I also promised a friend that I'd try and make a Croquembouche for an event but with the upcoming move I had to beg off making the entire monstrosity. I hate to let people down so I did what I thought was an easier alternative. My enthusiasm for things always gets the better of me and once I decided to do it, I somehow neglected to think through the 10 steps needed in order to produce these. Before I knew it, I'd made the custard, choux and was about to make the cupcakes when I realised that making an entire croquembouche might have been easier. It was 2.30pm and I had to meet the plumber at the new place across the bridge at 4 pm. I was on step 5 and had to somehow get from step 5 to 10 and get the whole thing photographed before it was whisked away. I only just made it and I passed the cupcakes onto my happy friend who loved them but probably had no idea how close I was to not finishing them.
Please excuse the lack of in progress photos. Caramel and the ensuing panic does not make for good in progress photographs. But do trust me that these little cupcakes are divine. A crunchy toffee, a sumptuously creamy chilled vanilla custard burst inside and a soft vanilla cupcakes. Sweet dreams are made of this.

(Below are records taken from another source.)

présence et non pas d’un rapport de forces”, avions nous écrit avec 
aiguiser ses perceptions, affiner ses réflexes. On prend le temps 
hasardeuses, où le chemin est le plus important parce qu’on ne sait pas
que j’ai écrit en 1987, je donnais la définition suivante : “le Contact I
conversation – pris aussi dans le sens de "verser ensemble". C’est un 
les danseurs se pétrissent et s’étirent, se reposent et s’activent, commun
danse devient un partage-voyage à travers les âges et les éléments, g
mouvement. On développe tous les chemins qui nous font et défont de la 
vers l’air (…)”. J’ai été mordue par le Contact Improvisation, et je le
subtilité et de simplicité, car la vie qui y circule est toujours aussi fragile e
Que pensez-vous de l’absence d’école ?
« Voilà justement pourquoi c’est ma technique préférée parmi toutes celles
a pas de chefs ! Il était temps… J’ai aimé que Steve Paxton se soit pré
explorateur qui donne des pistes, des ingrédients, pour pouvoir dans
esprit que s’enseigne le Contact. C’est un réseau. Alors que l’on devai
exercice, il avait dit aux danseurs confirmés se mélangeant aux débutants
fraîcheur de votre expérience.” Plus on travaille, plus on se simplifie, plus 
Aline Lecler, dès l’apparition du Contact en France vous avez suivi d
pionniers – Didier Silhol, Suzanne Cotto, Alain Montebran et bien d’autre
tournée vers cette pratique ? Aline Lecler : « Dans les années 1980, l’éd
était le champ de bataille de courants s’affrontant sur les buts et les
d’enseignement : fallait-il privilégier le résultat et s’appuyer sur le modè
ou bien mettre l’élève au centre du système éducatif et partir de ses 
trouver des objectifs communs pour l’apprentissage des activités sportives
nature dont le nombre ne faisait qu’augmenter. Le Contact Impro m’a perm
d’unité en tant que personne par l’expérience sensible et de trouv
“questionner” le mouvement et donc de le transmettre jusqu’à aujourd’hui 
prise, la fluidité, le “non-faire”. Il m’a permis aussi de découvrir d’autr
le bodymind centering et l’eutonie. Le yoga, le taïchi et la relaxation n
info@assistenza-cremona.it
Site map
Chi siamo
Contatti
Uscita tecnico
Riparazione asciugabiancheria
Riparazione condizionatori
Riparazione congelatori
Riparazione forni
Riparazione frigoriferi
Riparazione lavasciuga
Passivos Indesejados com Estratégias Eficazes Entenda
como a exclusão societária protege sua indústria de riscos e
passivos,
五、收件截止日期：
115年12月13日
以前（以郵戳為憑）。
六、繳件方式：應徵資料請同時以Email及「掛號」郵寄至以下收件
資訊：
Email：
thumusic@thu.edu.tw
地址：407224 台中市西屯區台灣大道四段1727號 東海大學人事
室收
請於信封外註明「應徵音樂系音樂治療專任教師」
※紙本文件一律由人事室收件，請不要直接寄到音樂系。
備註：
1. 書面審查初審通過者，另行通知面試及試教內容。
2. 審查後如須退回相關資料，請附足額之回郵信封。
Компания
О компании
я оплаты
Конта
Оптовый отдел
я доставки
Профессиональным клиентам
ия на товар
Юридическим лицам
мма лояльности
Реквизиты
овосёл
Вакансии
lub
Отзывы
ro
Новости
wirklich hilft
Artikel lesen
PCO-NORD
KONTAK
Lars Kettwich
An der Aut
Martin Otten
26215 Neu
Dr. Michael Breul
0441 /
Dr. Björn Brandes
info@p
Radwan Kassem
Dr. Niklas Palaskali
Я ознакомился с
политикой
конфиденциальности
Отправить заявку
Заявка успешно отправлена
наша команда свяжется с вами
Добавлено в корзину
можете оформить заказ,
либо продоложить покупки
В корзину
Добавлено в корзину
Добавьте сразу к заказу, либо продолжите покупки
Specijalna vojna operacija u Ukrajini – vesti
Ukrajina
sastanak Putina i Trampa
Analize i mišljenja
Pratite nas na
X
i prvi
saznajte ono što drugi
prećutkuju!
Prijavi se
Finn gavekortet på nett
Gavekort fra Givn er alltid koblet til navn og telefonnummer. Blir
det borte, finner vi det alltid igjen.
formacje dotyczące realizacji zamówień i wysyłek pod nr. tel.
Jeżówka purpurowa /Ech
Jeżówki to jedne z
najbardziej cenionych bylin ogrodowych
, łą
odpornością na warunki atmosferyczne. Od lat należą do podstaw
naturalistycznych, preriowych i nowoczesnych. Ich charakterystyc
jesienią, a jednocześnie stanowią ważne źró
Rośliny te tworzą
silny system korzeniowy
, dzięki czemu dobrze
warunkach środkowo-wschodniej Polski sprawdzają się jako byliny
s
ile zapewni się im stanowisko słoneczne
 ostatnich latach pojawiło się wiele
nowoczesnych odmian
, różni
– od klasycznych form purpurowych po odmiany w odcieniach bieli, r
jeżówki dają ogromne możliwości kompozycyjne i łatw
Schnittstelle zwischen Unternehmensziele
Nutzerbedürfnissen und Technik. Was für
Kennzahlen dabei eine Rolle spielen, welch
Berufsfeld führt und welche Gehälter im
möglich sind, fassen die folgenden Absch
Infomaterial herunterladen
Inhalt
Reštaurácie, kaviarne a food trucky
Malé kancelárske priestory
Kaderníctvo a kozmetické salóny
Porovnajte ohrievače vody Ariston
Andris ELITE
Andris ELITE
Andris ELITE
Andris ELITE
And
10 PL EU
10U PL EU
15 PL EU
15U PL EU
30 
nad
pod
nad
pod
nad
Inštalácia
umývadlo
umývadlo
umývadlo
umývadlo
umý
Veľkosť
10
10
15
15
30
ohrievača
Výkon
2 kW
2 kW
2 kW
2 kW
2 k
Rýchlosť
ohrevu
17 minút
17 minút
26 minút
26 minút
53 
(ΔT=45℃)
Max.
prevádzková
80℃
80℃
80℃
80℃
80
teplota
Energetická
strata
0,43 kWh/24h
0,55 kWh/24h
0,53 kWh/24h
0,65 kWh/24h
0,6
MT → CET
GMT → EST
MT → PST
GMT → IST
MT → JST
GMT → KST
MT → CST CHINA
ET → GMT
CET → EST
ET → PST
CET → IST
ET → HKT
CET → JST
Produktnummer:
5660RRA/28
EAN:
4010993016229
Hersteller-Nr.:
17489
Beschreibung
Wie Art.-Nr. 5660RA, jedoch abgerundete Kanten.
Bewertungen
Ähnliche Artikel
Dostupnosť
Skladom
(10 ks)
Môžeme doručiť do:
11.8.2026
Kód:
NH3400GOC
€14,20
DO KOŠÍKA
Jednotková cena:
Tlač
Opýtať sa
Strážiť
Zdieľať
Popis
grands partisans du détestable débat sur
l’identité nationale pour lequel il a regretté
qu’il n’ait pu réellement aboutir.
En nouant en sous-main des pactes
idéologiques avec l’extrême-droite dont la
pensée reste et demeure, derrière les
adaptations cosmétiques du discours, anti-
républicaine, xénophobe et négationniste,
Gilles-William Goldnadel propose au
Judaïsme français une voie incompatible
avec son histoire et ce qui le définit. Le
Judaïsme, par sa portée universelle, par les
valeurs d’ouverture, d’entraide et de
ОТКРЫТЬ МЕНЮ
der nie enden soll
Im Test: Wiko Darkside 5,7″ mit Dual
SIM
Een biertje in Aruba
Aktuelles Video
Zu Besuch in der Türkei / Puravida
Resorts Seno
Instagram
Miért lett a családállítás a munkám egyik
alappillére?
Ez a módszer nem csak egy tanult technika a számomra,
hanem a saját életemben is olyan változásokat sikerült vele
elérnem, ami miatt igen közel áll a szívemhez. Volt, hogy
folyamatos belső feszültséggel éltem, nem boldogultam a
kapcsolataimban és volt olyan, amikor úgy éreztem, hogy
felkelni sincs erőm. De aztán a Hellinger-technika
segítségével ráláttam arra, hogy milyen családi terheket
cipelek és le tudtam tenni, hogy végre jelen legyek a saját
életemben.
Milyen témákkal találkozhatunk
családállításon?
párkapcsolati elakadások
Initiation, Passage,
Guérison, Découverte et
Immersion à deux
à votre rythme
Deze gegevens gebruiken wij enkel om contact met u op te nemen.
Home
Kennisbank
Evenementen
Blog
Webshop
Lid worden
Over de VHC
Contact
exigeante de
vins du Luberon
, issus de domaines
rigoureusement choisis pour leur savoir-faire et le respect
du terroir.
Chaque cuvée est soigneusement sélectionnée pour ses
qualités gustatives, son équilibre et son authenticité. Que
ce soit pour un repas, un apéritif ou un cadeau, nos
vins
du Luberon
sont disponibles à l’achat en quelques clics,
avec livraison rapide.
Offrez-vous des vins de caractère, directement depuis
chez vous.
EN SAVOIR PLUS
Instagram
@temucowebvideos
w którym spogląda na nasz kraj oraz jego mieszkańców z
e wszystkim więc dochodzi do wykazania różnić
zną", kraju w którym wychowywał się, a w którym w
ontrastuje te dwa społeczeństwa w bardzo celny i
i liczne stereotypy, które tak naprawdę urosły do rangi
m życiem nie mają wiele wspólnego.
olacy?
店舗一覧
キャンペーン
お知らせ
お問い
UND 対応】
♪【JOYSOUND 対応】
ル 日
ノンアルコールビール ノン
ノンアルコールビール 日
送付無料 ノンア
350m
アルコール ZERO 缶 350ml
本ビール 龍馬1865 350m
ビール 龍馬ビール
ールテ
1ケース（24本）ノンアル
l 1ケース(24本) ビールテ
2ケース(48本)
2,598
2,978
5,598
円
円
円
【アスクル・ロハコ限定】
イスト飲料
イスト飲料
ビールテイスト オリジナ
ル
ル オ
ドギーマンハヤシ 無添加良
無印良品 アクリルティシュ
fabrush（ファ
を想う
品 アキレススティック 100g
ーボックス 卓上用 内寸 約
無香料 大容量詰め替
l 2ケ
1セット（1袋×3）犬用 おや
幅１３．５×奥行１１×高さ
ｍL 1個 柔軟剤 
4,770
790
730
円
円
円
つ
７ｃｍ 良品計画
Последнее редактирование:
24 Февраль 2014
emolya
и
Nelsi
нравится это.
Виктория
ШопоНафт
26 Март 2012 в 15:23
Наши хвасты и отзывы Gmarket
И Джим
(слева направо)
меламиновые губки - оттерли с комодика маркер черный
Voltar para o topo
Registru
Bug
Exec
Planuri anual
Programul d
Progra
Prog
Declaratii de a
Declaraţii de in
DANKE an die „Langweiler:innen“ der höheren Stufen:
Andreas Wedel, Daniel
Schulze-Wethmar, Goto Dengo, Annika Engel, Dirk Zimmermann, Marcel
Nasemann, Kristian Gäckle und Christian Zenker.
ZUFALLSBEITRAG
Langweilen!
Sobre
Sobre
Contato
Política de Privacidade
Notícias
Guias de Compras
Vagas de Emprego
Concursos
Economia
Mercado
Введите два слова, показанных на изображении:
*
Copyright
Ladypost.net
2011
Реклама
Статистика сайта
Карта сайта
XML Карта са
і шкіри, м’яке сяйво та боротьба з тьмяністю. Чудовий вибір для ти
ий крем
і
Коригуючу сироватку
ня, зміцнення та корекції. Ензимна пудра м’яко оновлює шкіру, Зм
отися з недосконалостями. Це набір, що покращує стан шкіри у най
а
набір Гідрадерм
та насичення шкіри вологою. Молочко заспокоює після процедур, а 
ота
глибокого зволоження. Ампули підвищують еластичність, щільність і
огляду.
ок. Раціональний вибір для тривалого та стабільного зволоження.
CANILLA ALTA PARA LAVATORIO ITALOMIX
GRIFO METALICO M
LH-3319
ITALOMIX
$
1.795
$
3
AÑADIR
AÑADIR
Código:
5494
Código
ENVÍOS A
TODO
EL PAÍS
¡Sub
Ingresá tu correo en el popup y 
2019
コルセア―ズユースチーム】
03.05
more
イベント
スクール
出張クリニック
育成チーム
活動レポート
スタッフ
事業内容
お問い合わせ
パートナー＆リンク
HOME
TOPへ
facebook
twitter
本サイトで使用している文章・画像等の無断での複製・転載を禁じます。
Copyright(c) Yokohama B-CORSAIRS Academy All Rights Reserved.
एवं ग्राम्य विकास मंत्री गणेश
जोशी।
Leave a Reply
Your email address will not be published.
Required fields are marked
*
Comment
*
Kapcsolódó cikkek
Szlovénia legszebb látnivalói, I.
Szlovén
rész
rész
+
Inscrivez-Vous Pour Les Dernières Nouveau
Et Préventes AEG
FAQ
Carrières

And then I got the call. You know the one from the plumber where he says he won't be able to make it to our place after all? And after my little screaming and cursing fit I calmed myself down and my friend asked me what was wrong. I explained to her and she was appropriately sympathetic but she also pointed out that I was lucky to get a call from them. Oh yes there's a special place for these kinds of people. And I am certain that they aren't served Croquembouche Cupcakes there.
So tell me Dear Reader, have you ever been stood up and who by?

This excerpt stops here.